In my first parish I had a pony tail and a motor bike and the idea of a suit-- well, it just didn't fit. So if I needed to "go formal," I would wear my "blacks" and a collar. I run hot, so mostly I don't need a coat or jumper anyway. No one ever complained, so it never really mattered.
Until this morning.
I was outside with a coffee, considering my next planting in the vegetable garden--broccoli, I decided-- before leaving for church. I found myself having a conversation with a parish interview committee about whether I would be their next minister. Don't ask why. I have no idea. It just happened.

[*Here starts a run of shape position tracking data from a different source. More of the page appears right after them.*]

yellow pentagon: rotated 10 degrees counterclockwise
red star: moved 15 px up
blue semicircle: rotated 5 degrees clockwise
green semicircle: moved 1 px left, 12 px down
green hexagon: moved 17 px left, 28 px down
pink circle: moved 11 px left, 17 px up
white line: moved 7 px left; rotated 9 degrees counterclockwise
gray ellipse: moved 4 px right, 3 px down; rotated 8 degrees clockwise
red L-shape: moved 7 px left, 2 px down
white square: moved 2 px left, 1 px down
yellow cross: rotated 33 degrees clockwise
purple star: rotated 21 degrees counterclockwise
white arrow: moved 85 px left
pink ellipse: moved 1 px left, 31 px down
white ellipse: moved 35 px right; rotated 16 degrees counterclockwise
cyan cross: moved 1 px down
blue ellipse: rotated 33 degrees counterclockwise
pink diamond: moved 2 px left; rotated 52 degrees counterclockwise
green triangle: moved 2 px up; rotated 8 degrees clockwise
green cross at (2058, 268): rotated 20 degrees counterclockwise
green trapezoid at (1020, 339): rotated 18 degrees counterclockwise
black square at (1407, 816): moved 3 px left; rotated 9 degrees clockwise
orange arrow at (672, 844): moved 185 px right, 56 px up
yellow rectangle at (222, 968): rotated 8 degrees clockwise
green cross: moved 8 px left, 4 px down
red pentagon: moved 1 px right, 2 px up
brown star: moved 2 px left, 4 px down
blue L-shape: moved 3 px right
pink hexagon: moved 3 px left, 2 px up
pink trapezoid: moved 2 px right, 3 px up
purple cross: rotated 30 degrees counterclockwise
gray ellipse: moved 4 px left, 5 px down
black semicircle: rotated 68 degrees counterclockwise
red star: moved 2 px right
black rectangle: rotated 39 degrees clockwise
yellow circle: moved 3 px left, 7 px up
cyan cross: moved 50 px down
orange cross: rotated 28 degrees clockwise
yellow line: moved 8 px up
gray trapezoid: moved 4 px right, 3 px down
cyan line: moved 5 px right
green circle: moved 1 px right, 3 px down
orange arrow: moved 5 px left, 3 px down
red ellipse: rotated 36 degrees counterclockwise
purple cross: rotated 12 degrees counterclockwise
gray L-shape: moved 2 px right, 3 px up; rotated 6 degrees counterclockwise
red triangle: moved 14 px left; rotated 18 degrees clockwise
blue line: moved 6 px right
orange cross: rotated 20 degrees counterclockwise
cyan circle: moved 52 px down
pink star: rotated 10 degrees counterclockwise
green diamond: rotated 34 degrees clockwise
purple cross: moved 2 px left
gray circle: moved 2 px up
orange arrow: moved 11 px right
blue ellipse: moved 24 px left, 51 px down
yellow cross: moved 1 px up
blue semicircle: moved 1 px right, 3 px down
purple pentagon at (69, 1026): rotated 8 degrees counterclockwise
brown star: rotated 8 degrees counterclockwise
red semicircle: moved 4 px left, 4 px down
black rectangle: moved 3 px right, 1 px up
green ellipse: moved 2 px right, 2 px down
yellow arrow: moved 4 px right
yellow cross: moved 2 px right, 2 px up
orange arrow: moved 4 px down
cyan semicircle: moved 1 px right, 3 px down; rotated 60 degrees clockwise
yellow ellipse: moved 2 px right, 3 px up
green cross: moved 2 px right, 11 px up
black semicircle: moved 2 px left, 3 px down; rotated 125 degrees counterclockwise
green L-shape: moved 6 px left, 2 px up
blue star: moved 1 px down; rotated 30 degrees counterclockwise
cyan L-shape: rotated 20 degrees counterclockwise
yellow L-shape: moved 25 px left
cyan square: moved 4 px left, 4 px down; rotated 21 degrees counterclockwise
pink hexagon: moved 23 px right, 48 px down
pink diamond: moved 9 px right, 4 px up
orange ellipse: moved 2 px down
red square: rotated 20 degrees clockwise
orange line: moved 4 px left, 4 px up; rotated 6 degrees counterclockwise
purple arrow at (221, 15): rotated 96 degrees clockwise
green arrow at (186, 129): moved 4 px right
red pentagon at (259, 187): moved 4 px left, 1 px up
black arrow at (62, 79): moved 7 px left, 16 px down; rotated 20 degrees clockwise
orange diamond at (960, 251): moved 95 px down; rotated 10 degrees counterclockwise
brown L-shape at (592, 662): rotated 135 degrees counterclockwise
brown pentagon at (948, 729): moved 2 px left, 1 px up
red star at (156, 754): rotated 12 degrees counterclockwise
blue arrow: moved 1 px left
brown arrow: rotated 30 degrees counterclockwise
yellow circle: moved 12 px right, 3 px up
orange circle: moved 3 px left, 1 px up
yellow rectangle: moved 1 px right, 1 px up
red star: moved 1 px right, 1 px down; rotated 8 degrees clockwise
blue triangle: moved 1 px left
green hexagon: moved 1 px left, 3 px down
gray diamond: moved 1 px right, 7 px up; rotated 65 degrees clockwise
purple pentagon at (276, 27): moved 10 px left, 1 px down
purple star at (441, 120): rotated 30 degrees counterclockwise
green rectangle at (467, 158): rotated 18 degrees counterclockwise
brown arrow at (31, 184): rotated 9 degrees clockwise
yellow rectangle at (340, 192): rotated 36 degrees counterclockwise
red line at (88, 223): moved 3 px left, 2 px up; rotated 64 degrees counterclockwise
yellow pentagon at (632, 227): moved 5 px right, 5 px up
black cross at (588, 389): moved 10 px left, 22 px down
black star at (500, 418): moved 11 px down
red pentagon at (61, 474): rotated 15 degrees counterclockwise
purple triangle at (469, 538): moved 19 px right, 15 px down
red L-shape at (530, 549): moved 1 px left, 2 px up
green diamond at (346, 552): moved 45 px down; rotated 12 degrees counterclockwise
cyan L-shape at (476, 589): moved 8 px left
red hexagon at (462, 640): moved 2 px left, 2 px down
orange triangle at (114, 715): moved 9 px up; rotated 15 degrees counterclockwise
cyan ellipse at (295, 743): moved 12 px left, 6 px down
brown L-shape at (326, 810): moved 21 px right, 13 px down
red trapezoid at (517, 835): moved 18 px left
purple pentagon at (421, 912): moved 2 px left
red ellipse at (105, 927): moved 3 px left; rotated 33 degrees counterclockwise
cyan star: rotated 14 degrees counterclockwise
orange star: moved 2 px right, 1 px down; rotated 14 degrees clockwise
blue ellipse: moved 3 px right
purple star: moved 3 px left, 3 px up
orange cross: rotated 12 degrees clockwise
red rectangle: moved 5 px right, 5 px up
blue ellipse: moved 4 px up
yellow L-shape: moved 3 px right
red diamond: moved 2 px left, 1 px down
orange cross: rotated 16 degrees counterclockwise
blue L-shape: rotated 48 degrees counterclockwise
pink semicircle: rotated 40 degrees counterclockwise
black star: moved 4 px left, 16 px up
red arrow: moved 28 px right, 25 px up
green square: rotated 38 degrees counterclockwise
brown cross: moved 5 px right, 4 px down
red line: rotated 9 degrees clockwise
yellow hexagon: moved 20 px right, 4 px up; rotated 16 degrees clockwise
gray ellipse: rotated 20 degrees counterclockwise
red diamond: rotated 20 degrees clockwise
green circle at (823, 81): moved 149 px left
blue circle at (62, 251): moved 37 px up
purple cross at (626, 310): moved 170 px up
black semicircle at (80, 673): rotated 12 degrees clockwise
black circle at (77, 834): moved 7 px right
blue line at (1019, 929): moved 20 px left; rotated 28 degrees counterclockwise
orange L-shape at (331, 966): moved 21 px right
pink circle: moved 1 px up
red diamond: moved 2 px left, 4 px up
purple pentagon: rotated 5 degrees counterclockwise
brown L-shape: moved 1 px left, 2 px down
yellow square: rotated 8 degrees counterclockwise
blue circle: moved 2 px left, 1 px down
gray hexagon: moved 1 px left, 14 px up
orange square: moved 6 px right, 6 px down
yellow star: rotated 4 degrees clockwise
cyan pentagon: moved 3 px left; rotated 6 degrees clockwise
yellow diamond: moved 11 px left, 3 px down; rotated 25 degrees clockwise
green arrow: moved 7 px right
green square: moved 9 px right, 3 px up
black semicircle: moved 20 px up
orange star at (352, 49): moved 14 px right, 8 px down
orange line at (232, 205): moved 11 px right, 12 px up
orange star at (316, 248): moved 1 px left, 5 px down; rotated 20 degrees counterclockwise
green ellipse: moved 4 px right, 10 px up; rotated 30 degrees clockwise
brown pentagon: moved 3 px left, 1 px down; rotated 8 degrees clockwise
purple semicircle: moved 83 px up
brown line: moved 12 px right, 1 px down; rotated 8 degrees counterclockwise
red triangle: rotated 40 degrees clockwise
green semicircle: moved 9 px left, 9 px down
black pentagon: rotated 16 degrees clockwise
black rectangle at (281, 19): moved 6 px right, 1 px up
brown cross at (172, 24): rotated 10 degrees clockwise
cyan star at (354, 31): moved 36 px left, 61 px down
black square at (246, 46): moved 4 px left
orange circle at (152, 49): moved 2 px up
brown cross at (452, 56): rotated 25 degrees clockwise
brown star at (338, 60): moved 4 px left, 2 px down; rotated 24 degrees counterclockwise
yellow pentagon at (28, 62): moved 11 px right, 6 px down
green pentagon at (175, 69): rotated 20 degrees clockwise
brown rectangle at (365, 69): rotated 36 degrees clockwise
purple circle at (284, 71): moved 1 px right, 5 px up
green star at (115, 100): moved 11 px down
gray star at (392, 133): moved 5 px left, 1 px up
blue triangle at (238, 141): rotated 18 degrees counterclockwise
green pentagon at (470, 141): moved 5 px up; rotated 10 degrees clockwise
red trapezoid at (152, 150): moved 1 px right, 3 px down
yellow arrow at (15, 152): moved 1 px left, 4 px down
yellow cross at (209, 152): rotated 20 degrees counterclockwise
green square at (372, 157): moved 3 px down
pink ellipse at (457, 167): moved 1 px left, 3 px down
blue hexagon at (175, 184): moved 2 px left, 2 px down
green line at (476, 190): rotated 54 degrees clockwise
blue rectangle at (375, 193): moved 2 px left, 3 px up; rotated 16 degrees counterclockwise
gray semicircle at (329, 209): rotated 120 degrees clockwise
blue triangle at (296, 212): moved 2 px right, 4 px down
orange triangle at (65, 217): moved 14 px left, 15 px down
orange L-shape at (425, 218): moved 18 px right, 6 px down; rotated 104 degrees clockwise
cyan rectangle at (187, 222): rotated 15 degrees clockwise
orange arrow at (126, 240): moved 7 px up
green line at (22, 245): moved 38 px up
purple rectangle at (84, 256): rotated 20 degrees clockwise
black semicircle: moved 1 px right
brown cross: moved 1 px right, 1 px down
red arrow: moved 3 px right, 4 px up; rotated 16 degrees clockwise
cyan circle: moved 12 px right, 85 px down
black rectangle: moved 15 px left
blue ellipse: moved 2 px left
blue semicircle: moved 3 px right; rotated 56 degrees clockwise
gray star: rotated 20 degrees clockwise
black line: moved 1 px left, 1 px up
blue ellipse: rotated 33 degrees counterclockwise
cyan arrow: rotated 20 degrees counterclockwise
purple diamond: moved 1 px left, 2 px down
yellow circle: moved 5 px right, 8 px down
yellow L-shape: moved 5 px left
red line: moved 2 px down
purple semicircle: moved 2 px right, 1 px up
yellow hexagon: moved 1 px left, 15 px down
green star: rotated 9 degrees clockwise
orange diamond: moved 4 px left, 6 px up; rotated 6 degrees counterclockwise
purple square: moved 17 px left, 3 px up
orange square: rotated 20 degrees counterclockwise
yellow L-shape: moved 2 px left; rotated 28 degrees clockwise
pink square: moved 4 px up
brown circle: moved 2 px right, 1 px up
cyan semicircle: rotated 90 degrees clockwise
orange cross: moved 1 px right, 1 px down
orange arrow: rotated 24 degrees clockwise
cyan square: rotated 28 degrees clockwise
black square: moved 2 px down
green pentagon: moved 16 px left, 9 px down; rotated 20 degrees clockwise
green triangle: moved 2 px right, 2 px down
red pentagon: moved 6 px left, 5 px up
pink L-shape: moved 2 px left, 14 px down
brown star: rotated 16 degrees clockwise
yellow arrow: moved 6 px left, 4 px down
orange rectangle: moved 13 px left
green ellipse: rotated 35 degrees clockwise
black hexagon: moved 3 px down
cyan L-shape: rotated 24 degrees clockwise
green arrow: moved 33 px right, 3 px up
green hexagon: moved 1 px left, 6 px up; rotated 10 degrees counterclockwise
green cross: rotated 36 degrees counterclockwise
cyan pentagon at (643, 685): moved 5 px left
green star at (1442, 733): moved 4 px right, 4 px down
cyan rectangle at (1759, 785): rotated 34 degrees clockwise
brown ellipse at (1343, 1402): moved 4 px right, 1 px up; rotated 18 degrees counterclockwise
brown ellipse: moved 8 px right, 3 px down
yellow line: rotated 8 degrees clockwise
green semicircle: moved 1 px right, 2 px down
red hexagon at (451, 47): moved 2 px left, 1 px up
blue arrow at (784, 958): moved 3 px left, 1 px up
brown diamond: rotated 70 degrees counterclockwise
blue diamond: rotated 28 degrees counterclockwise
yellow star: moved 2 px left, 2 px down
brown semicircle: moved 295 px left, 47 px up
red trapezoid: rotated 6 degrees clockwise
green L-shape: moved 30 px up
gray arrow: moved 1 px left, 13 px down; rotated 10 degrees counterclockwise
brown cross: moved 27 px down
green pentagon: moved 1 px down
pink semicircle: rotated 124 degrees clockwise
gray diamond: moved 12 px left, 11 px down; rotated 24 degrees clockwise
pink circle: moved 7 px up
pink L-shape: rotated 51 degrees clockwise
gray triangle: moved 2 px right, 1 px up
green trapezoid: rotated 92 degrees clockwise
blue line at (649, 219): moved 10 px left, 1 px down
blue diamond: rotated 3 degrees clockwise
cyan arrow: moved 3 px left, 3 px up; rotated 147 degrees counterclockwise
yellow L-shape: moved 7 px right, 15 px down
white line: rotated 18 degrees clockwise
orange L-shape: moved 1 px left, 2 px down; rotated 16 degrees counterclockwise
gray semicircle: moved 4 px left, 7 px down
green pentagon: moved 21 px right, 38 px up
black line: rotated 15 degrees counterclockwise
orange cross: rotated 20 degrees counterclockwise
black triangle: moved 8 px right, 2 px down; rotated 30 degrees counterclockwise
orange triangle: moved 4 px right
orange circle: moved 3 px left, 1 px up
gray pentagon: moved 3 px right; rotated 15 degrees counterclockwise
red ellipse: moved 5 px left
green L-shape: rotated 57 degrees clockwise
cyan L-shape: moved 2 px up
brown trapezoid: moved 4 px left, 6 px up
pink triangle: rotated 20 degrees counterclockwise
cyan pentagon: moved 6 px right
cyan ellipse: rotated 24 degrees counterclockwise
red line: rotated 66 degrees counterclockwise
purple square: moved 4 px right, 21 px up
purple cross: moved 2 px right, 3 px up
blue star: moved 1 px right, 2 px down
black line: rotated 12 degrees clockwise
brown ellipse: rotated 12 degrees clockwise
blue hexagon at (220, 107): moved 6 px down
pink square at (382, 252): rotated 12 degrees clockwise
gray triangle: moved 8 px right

One of the committee members asked why I was not wearing a tie; or a suit.
I said, "Well, I don't have a suit. Actually I only ever wore one once; that was when I took Pauline Howard to the Loreto Formal."
Silence.
Then, "So what do you wear to church, and for a funeral, or a wedding. And what if you were invited to Government House?"
"I wear a cross. And for weddings and funerals I wear black trousers and a clerical collar," I said. "And a stole."
I was about to say Government House invites were not a part of my life, when I remembered my daughter's stellar Year 12 results. "I was invited to Government House, once. I just wore my normal clothes."
I don't think this helped.
"Isn't it a witness to dress properly," asked someone.
I don't know where my reply came from, because it was a new thought.
"Suits are a symbol of the corporate world," I said.
"They are a symbol of power and domination. They're about having money, and being successful. And about being able to force other people to wear suits. That's not what I'm called to be. I'm to bring the Word to anyone. Suits exclude people. I can't wear a suit."
"Are you telling me Christians shouldn't wear suits?" asked my original interrogator. He was wearing a suit that looked like it cost rather more than a month's stipend.
"No. Only that I shouldn't. I reckon Andrew Dutney probably needs to wear a suit in his job. He looks good in a suit, too. But that's not me. I crawl under tables, and wash dishes, and shift furniture and stuff. And while I'm doing it I talk theology. Suits don't work for me."
And then I had to drive to church, so the meeting ended.
In the van I realised, that without ever really thinking about it, I had just decided that if a church seriously wanted me to wear a suit, I would have a very hard time discerning a Call from them.
Something about the practice of ministry has shaped me into a non-suit-wearing Christian. It is part of my faith identity. I hadn't realised that!
Sometimes this is how we do theology. We simply live the faith as best we are able and then, unexpectedly, an answer that we never knew we had--and the reasons for it-- just arrives!